April 2, 2004

From the Zoo to the Bullring and Beyond

By Scott J. Robinson

Before my first breath of air, bullfighting was in my blood. My 21 year-old mother was two months pregnant, blonde, beautiful, and performing at every bullfight that she could. She finally heeded my father’s pleading, and I was granted my breath of air.

Three years later, I was filling my mother’s zapatillas at the San Diego Zoo. Tourists incredulously watched my performance against the perilous goats of the petting zoo. They didn’t know whether to laugh or cry, But I was dressed for the occasion: My blond hair dangled, my pampers were clean, and my capotito was a vibrant pink.

Scott Robinson at 3 years old had the bullfight spirit in his blood.

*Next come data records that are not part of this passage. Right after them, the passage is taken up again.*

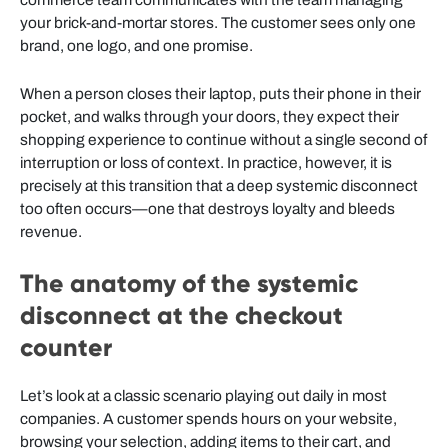
your brick-and-mortar stores. The customer sees only one
brand, one logo, and one promise.
When a person closes their laptop, puts their phone in their
pocket, and walks through your doors, they expect their
shopping experience to continue without a single second of
interruption or loss of context. In practice, however, it is
precisely at this transition that a deep systemic disconnect
too often occurs—one that destroys loyalty and bleeds
revenue.
The anatomy of the systemic
disconnect at the checkout
counter
Let’s look at a classic scenario playing out daily in most
companies. A customer spends hours on your website,
browsing your selection, adding items to their cart, and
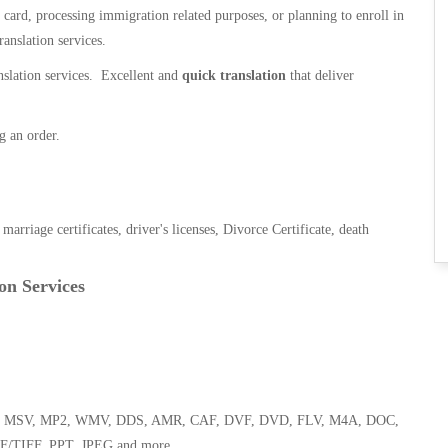
n card, processing immigration related purposes, or planning to enroll in
ranslation services.
anslation services. Excellent and
quick translation
that deliver
g an order.
, marriage certificates, driver's licenses, Divorce Certificate, death
on Services
 WMA, MSV, MP2, WMV, DDS, AMR, CAF, DVF, DVD, FLV, M4A, DOC,
F/TIFF, PPT, JPEG and more.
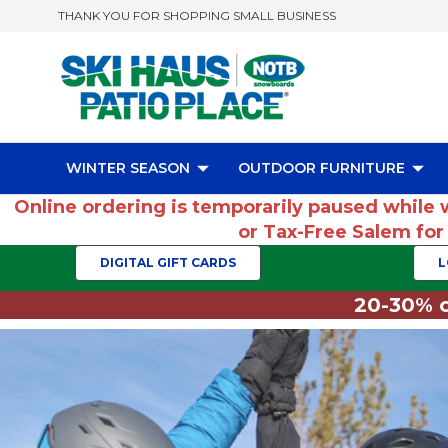
THANK YOU FOR SHOPPING SMALL BUSINESS
WINTER SEASON
OUTDOOR FURNITURE
Online ordering is temporarily paused while 
or Tax-Free Salem fo
DIGITAL GIFT CARDS
L
20-30% o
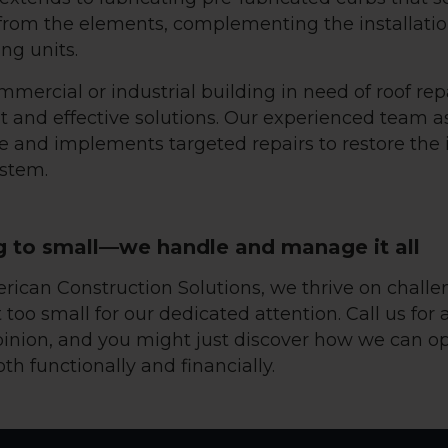
 from the elements, complementing the installatio
ng units.
mmercial or industrial building in need of roof re
t and effective solutions. Our experienced team a
 and implements targeted repairs to restore the i
ystem.
g to small—we handle and manage it all
erican Construction Solutions, we thrive on challe
 too small for our dedicated attention. Call us for 
inion, and you might just discover how we can o
oth functionally and financially.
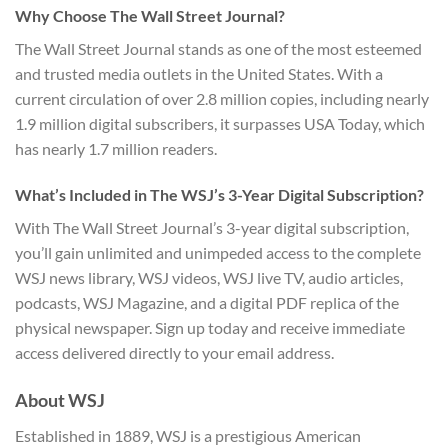
Why Choose The Wall Street Journal?
The Wall Street Journal stands as one of the most esteemed
and trusted media outlets in the United States. With a
current circulation of over 2.8 million copies, including nearly
1.9 million digital subscribers, it surpasses USA Today, which
has nearly 1.7 million readers.
What’s Included in The WSJ’s 3-Year Digital Subscription?
With The Wall Street Journal’s 3-year digital subscription,
you’ll gain unlimited and unimpeded access to the complete
WSJ news library, WSJ videos, WSJ live TV, audio articles,
podcasts, WSJ Magazine, and a digital PDF replica of the
physical newspaper. Sign up today and receive immediate
access delivered directly to your email address.
About WSJ
Established in 1889, WSJ is a prestigious American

My mother’s fascination with bullfighting began on a sunny Sunday afternoon watching celebrated matador Manuel Benitez “El Cordobés” at Tijuana’s seaside bullring. Captivated, she quickly traded her surfboards and the waves of Imperial Beach for a capote, a muleta, and the limelight that came with the uniqueness of her career. But bullfight pursuits in a border town had its limits and she moved to the hub of bullfighting in Mexico City to broaden her professional horizons. She took me along, but I had to call her “tía,” not “mommy.” My mother had to conceal a secret. After all, how could a woman, much less a single mother compete in a world of Machismo?

Yet, I didn’t mind. I learned to use it to my advantage.

At a tienta my mother had promised me a pass from one of her cows, but noticing that these were to big for me, she opted to ignore my impatient pleas. What began as “tía, tía” heated up to cries of “Raquel, Raquel!” But my mother is strong willed, and the boiling point came: “Mama, Mama!” I had uncovered the Holy Grail.

Unfortunately, my pleas didn’t render any fruits, and I decided to take matters into my own hands. Startled by the public’s applause, my mother instincts kicked in when she turned and saw me running towards the cow, trying to steal a pass from it. Victory was mine: I was able to complete one pass before being swiped away by her arms.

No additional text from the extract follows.